I've been getting out pretty much everyday, boating to the dam and fishing the high water using, of course, white jigs. This isn't the only technique that's catching fish at the dam. Drifting a variety of flies is working too as well as small crank baits and spoons. Scuds, which is a freshwater shrimp pattern. When the water is down, we use smaller sizes but with this volumn of water, the size is bumped up. Scuds in #14's to #10's -- gray, olive and tan. San Juan worm in red, brown and tan. Egg flies in peach, yellow, white and fl. orange. Anything you use here has to be on the bottom - that's where the fish are holding. Sometimes they will come up for a floating shad but for the most part, they're on the bottom holding out of the current.
I believe there was a run of thread fin shad that flowed through the turbines at Table Rock dam late last week, a tasty meal for our trout below the dam. I don't think it was a big run but big enough to trigger a feeding frenzy, hitting anything white we threw at them. For the first part of this week, fishing was great. Lots of nice rainbows and a few browns all caught on white jigs. Now that they're running all 4 units, it's gotten alittle tougher simply because it's harder to get a jig down to the bottom and harder to feel the bite. Add cold wind and it really gets tough.
The frequency shad come through the dam is unknown. There's not a pattern or circumstance that we can watch and guess when this may happen. But there's a good chance we may see spirts of shad flow through for the next month or we may not see any more shad. We'll see.

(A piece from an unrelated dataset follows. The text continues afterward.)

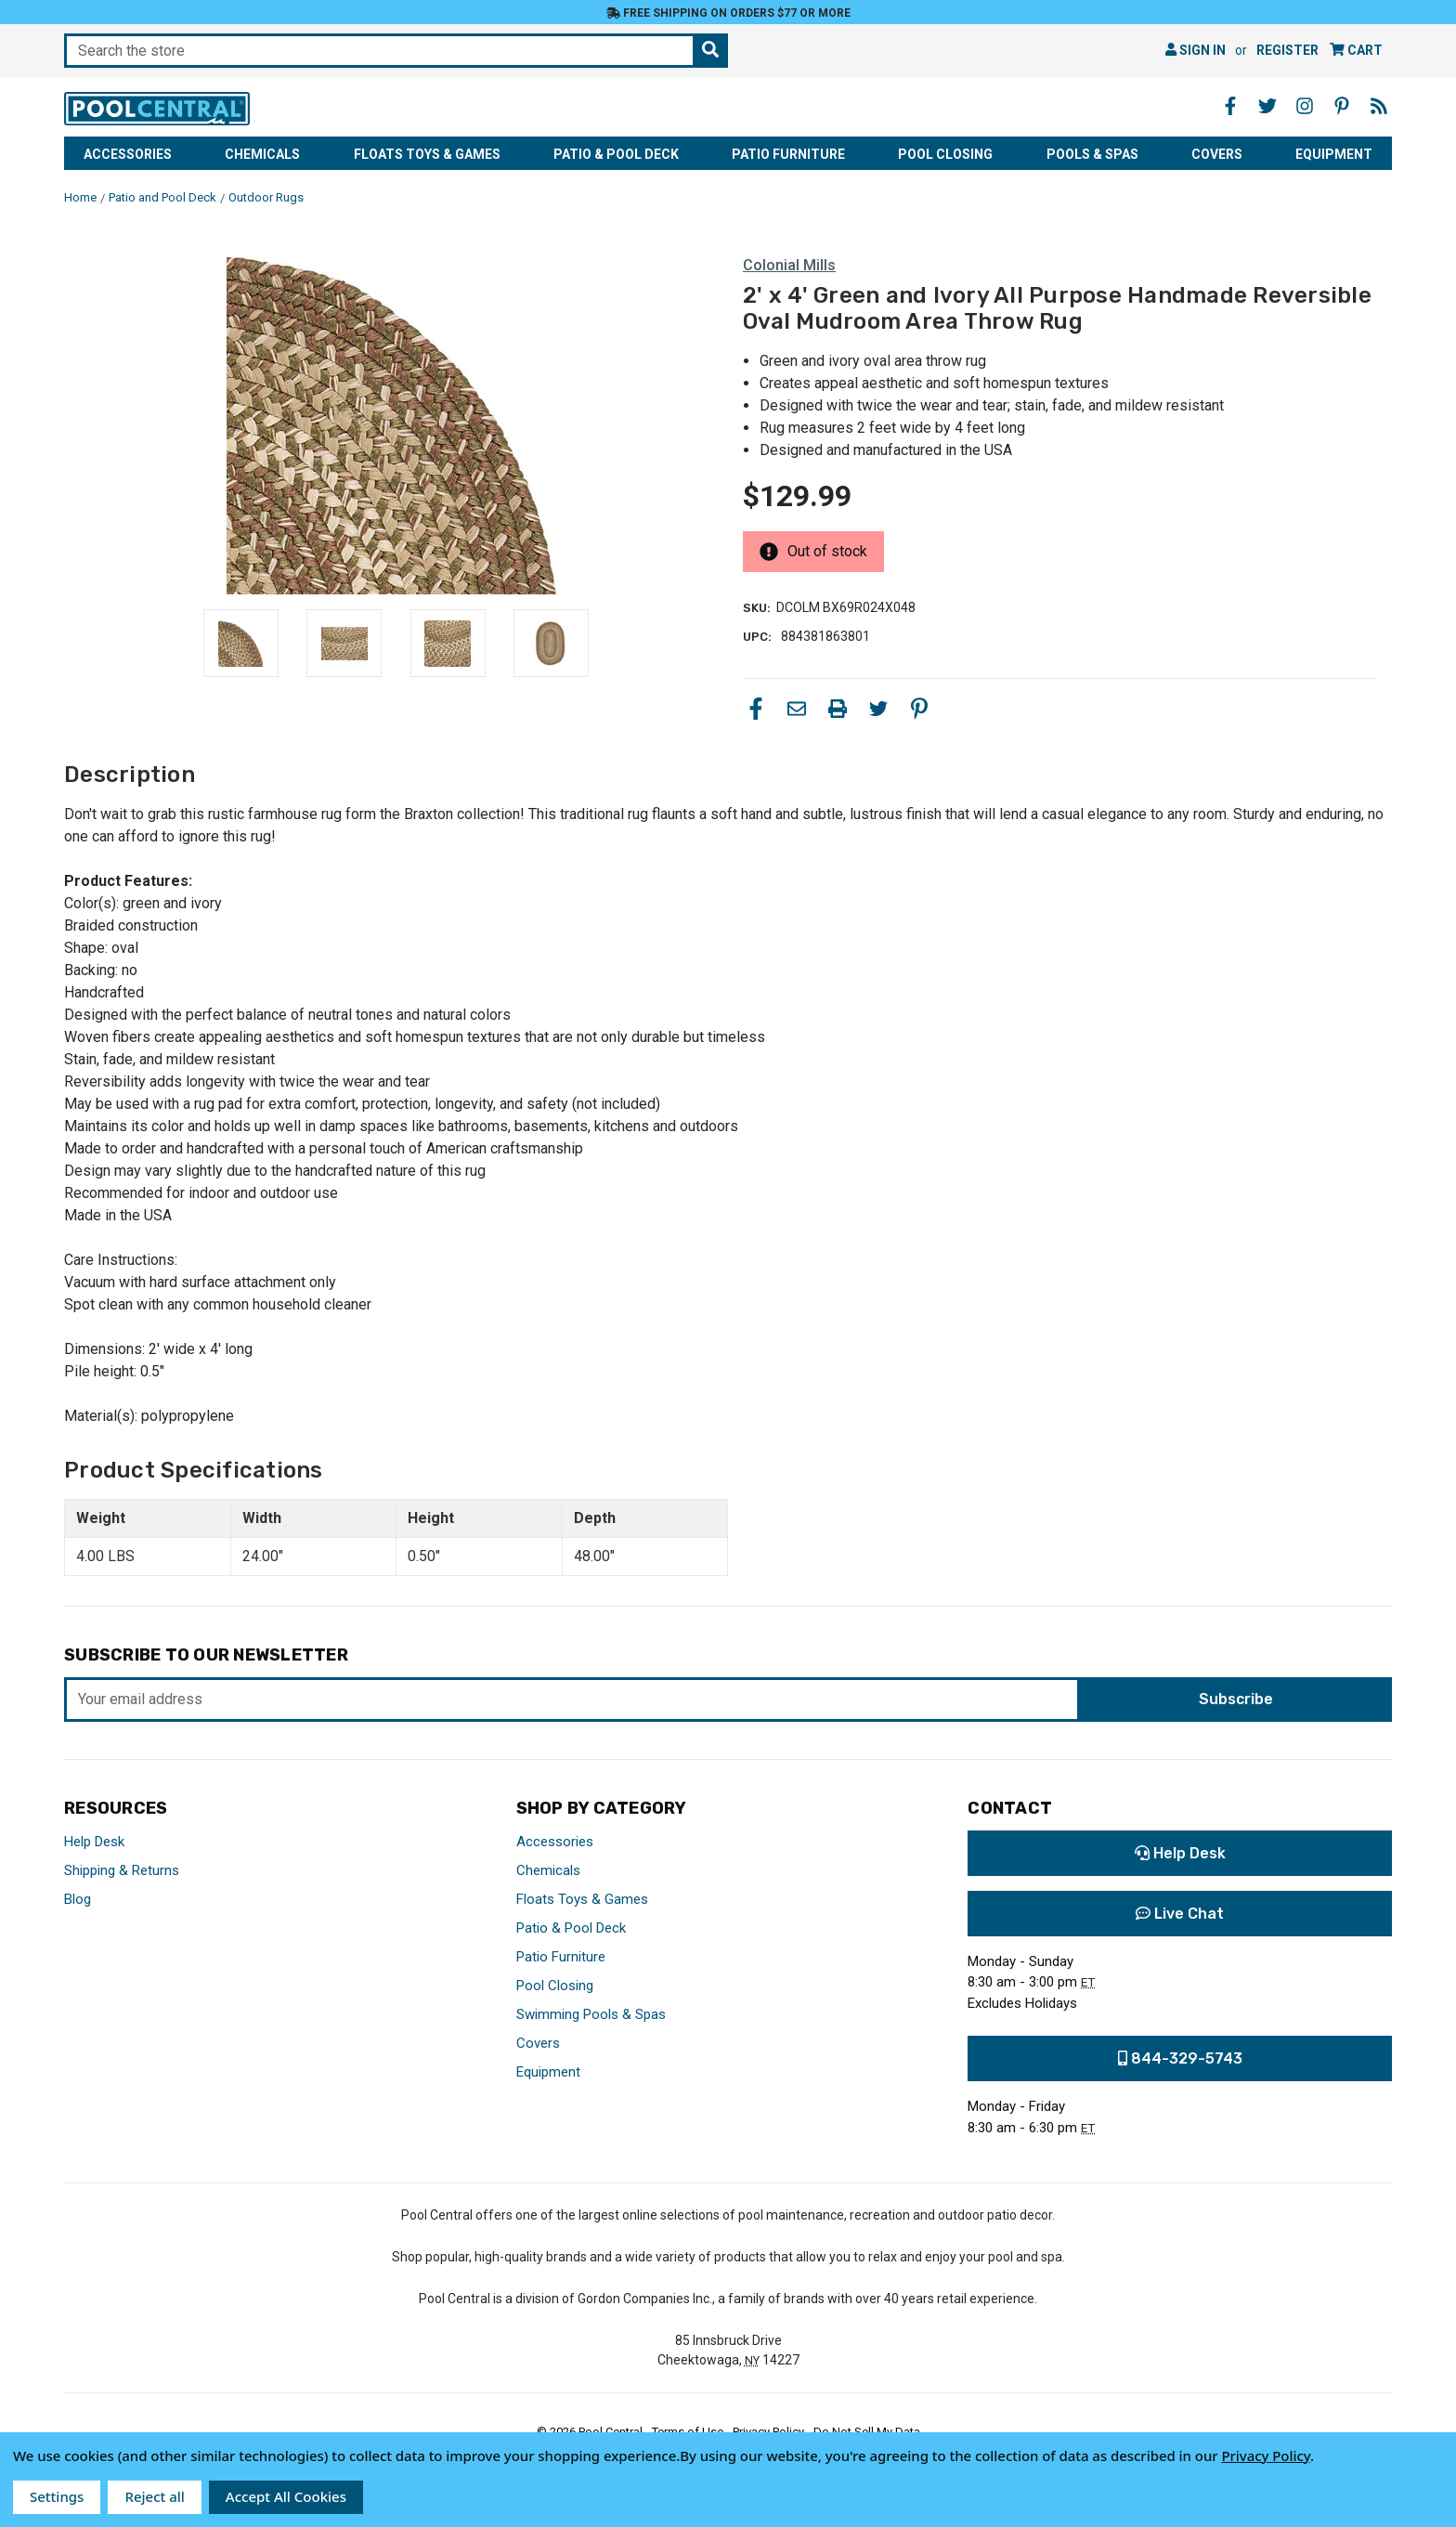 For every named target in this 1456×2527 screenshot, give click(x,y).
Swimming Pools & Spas (591, 2014)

Below Fall Creek, boaters are still doing well drifting Gulp eggs, night crawlers and minnows. But the best fishing seems to be down lake from Monkey Island down through the bridges. One good reason is the volumn of water we're seeing. That and this is the area where most of the rainbows are stocked. Bill Babler fished with a client the other day. They tried up below the dam for a couple of hours and did fair. It was when the wind was blowing uplake, making it hard for the client to feel the bites. So they boated down to the Landing and caught some real nice rainbows using a jig and float, setting the jig 5-6 feet deep. Bill likes using pink jigs... because the do work.
Rainbows are still running good size. We're still catching quite a few male rainbows. Not seeing many browns, even at the dam.